Wie schon der kleinere Bruder XC60 macht der XC90 besonders auf Landstraßen Spaß. Die gefühlte Seitenneigung ist sehr gering, mit dem Diesel ist man im Handumdrehen auf dem Feldberg im Taunus. Passend dazu ist auch das Fahrwerk sportlich abgestimmt. Beim XC90 handelt es sich um einen sänftengleichen Komfort SUV, sondern grobe Unebenheiten werden durchaus spürbar. (Optional ist auch eine Luftfederung verfügbar.) Für die meisten wird der große Schwede aber im Alltag vor allem Ruhe ausstrahlen: Die Automatik arbeitet extrem Stressfrei, im Interieur ist es nahezu geschwindigkeitsunabhängig sehr ruhig.

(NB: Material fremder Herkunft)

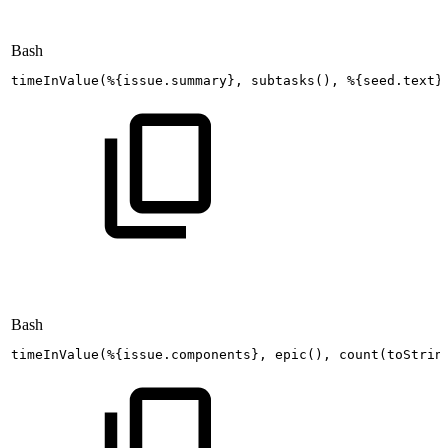
Bash
timeInValue
(
%
{
issue.summary
}
,
subtasks
(
)
,
%
{
seed.text
}
Bash
timeInValue
(
%
{
issue.components
}
,
epic
(
)
,
count
(
toStrin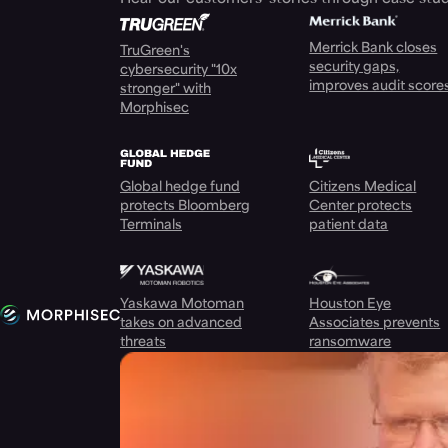
Merrick Bank closes
TruGreen's
security gaps,
cybersecurity "10x
improves audit score
stronger" with
Morphisec
Global hedge fund
Citizens Medical
protects Bloomberg
Center protects
Terminals
patient data
Yaskawa Motoman
Houston Eye
takes on advanced
Associates prevents
threats
ransomware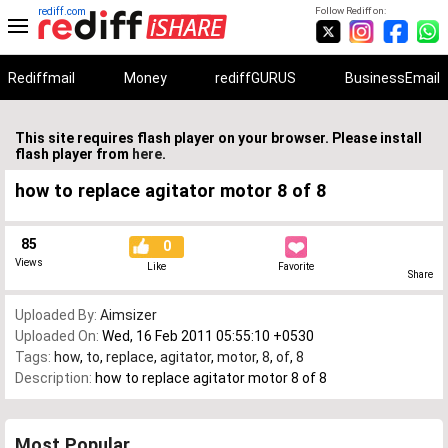
rediff.com
Follow Rediff on:
Rediffmail
Money
rediffGURUS
BusinessEmail
This site requires flash player on your browser. Please install
flash player from
here
.
how to replace agitator motor 8 of 8
85
0
Views
Like
Favorite
Share
Uploaded By:
Aimsizer
Uploaded On:
Wed, 16 Feb 2011 05:55:10 +0530
Tags:
how
,
to
,
replace
,
agitator
,
motor
,
8
,
of
,
8
Description:
how to replace agitator motor 8 of 8
Most Popular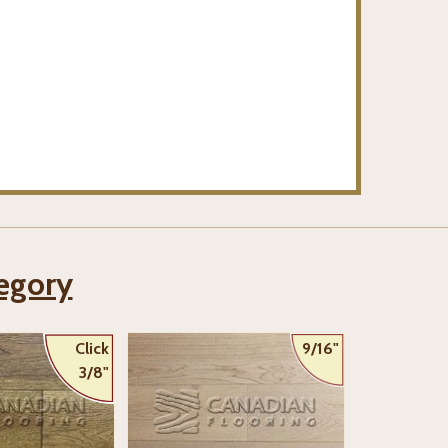
tegory
Click
9/16"
3/8"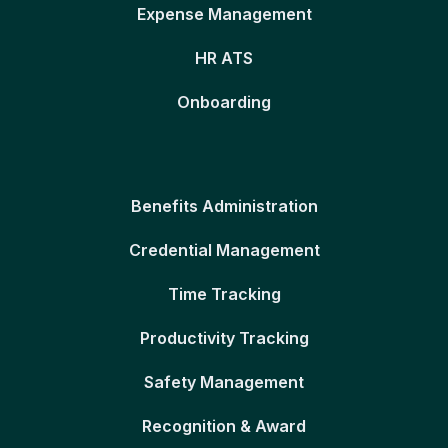
Expense Management
HR ATS
Onboarding
Benefits Administration
Credential Management
Time Tracking
Productivity Tracking
Safety Management
Recognition & Award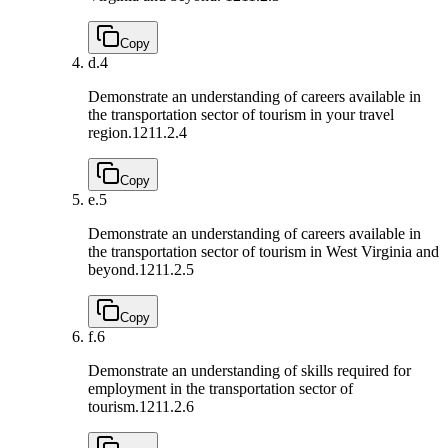
Copy
d.
4
Demonstrate an understanding of careers available in
the transportation sector of tourism in your travel
region.
1211.2.4
Copy
e.
5
Demonstrate an understanding of careers available in
the transportation sector of tourism in West Virginia and
beyond.
1211.2.5
Copy
f.
6
Demonstrate an understanding of skills required for
employment in the transportation sector of
tourism.
1211.2.6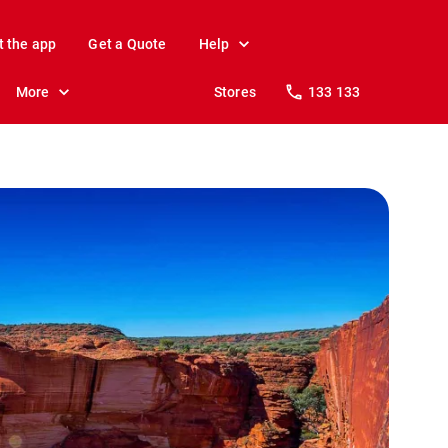
t the app
Get a Quote
Help
More
Stores
133 133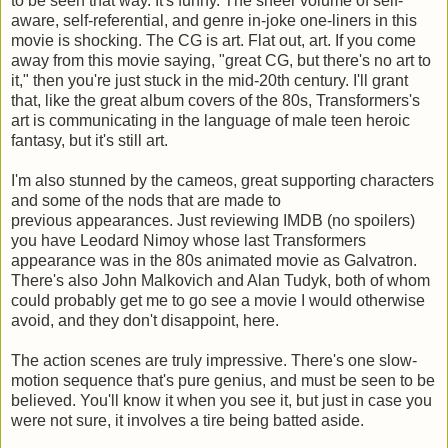
to be seen that way. It's funny. The sheer volume of self-
aware, self-referential, and genre in-joke one-liners in this
movie is shocking. The CG is art. Flat out, art. If you come
away from this movie saying, "great CG, but there's no art to
it," then you're just stuck in the mid-20th century. I'll grant
that, like the great album covers of the 80s, Transformers's
art is communicating in the language of male teen heroic
fantasy, but it's still art.
I'm also stunned by the cameos, great supporting characters
and some of the nods that are made to
previous appearances. Just reviewing IMDB (no spoilers)
you have Leodard Nimoy whose last Transformers
appearance was in the 80s animated movie as Galvatron.
There's also John Malkovich and Alan Tudyk, both of whom
could probably get me to go see a movie I would otherwise
avoid, and they don't disappoint, here.
The action scenes are truly impressive. There's one slow-
motion sequence that's pure genius, and must be seen to be
believed. You'll know it when you see it, but just in case you
were not sure, it involves a tire being batted aside.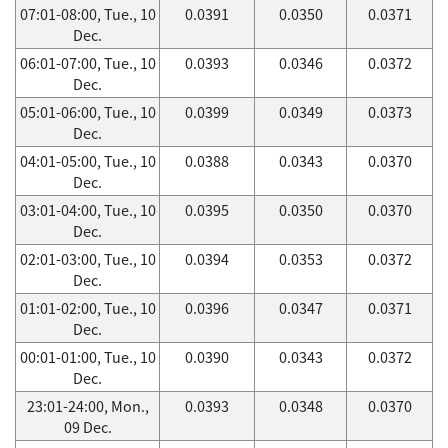
07:01-08:00, Tue., 10
0.0391
0.0350
0.0371
Dec.
06:01-07:00, Tue., 10
0.0393
0.0346
0.0372
Dec.
05:01-06:00, Tue., 10
0.0399
0.0349
0.0373
Dec.
04:01-05:00, Tue., 10
0.0388
0.0343
0.0370
Dec.
03:01-04:00, Tue., 10
0.0395
0.0350
0.0370
Dec.
02:01-03:00, Tue., 10
0.0394
0.0353
0.0372
Dec.
01:01-02:00, Tue., 10
0.0396
0.0347
0.0371
Dec.
00:01-01:00, Tue., 10
0.0390
0.0343
0.0372
Dec.
23:01-24:00, Mon.,
0.0393
0.0348
0.0370
09 Dec.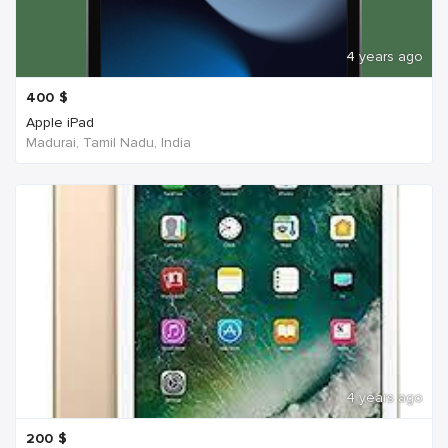
4 years ago
400
$
Apple iPad
Madurai, Tamil Nadu, India
4 years ago
200
$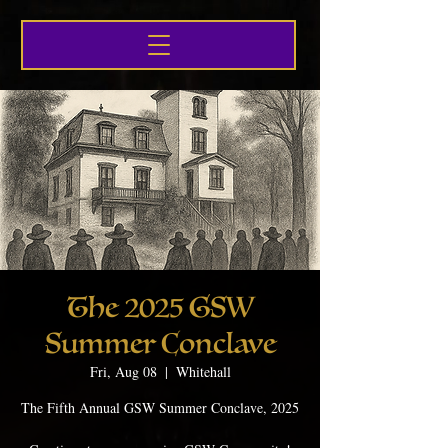
The 2025 GSW
Summer Conclave
Fri, Aug 08
  |  
Whitehall
The Fifth Annual GSW Summer Conclave, 2025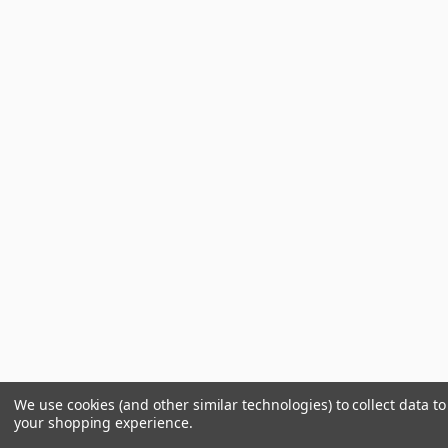
We use cookies (and other similar technologies) to collect data t
your shopping experience.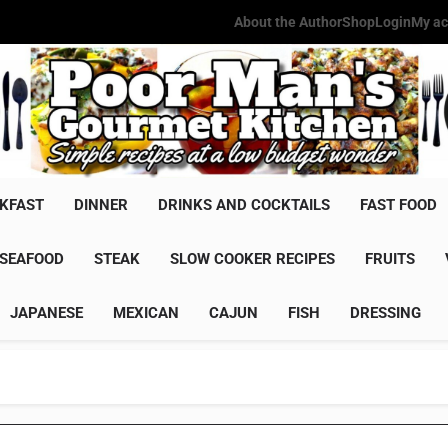
About the Author
Shop
Login
My ac
Poor Man'
Simple Recipes At A Low Budg
KFAST
DINNER
DRINKS AND COCKTAILS
FAST FOOD
SEAFOOD
STEAK
SLOW COOKER RECIPES
FRUITS
JAPANESE
MEXICAN
CAJUN
FISH
DRESSING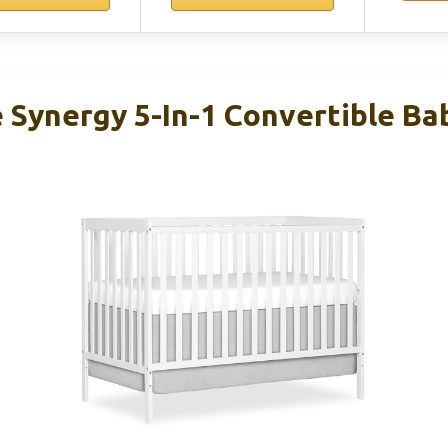
Synergy 5-In-1 Convertible Bab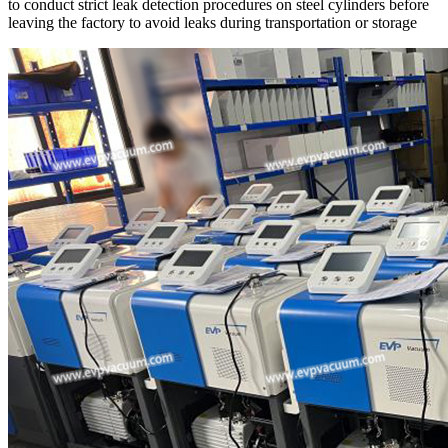
to conduct strict leak detection procedures on steel cylinders before
leaving the factory to avoid leaks during transportation or storage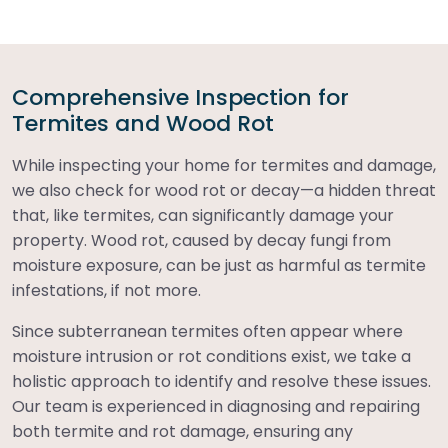
Comprehensive Inspection for
Termites and Wood Rot
While inspecting your home for termites and damage,
we also check for wood rot or decay—a hidden threat
that, like termites, can significantly damage your
property. Wood rot, caused by decay fungi from
moisture exposure, can be just as harmful as termite
infestations, if not more.
Since subterranean termites often appear where
moisture intrusion or rot conditions exist, we take a
holistic approach to identify and resolve these issues.
Our team is experienced in diagnosing and repairing
both termite and rot damage, ensuring any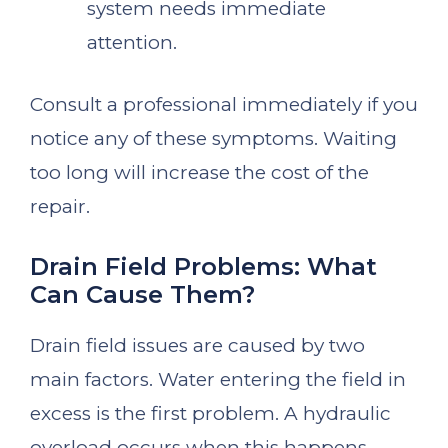
system needs immediate
attention.
Consult a professional immediately if you
notice any of these symptoms. Waiting
too long will increase the cost of the
repair.
Drain Field Problems: What
Can Cause Them?
Drain field issues are caused by two
main factors. Water entering the field in
excess is the first problem. A hydraulic
overload occurs when this happens.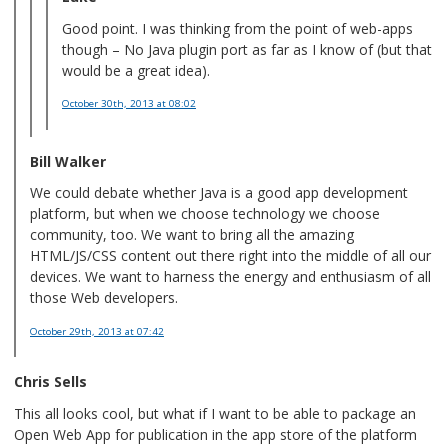
Good point. I was thinking from the point of web-apps
though – No Java plugin port as far as I know of (but that
would be a great idea).
October 30th, 2013
at 08:02
Bill Walker
We could debate whether Java is a good app development
platform, but when we choose technology we choose
community, too. We want to bring all the amazing
HTML/JS/CSS content out there right into the middle of all our
devices. We want to harness the energy and enthusiasm of all
those Web developers.
October 29th, 2013
at 07:42
Chris Sells
This all looks cool, but what if I want to be able to package an
Open Web App for publication in the app store of the platform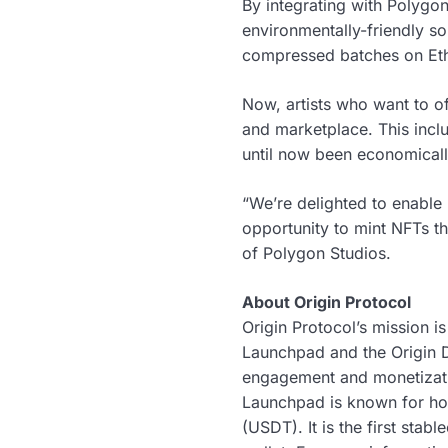
By integrating with Polygon,
environmentally-friendly so
compressed batches on Eth
Now, artists who want to of
and marketplace. This inclu
until now been economicall
“We’re delighted to enable
opportunity to mint NFTs t
of Polygon Studios.
About Origin Protocol
Origin Protocol’s mission i
Launchpad and the Origin D
engagement and monetizatio
Launchpad is known for ho
(USDT). It is the first stab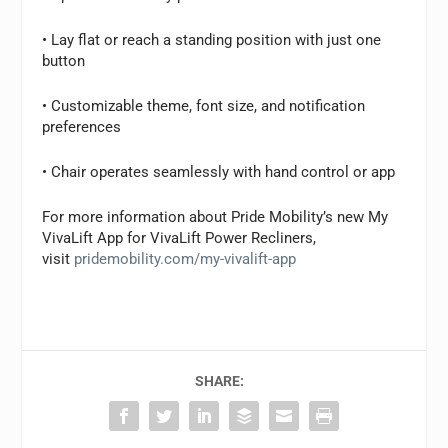
• Lay flat or reach a standing position with just one
button
• Customizable theme, font size, and notification
preferences
• Chair operates seamlessly with hand control or app
For more information about Pride Mobility’s new My
VivaLift App for VivaLift Power Recliners,
visit
pridemobility.com/my-vivalift-app
SHARE: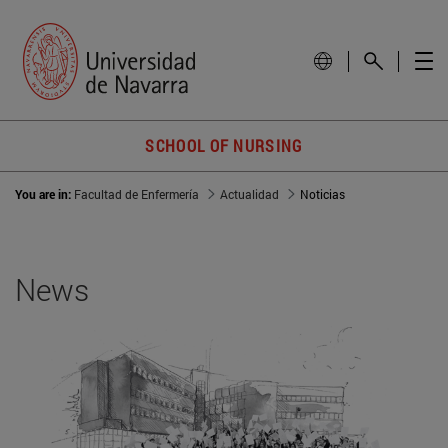
SCHOOL OF NURSING
You are in:
Facultad de Enfermería
Actualidad
Noticias
News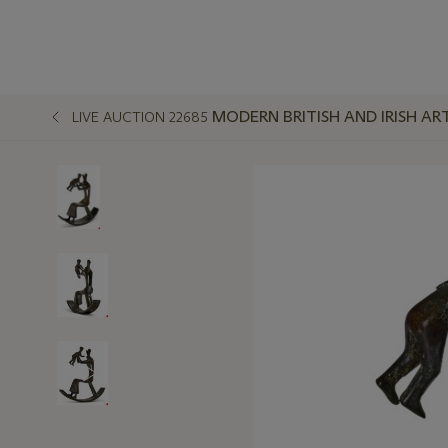
MODERN BRITISH AND IRISH AR
LIVE AUCTION 22685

Die Lenkung, deren Feedback stark auch an kleinere Volvos erinnert, bietet allzeit die richtige Lenkraftunterstützung.
Das wichtige Thema Fahrerassistenz spielt im neuen XC90 im Sinne der sog. Vision 2020 eine große Rolle und würde den Rahmen des Fahrberichts sprengen: Ein Staufolge-Assistent bis 50 km/h und ein Kreuzungsbremsassistent sind beispielsweise an Bord. Letzterer bremst den XC90 autonom ab, wenn der Fahrer beim Linksabbiegen in den Gegenverkehr zu steuern droht. Mehr dazu gibts in diesem Artikel.
Einen wie oben schon angeschnittenen Vergleich Q7 – XC90 findet man übrigens bei Autophorie.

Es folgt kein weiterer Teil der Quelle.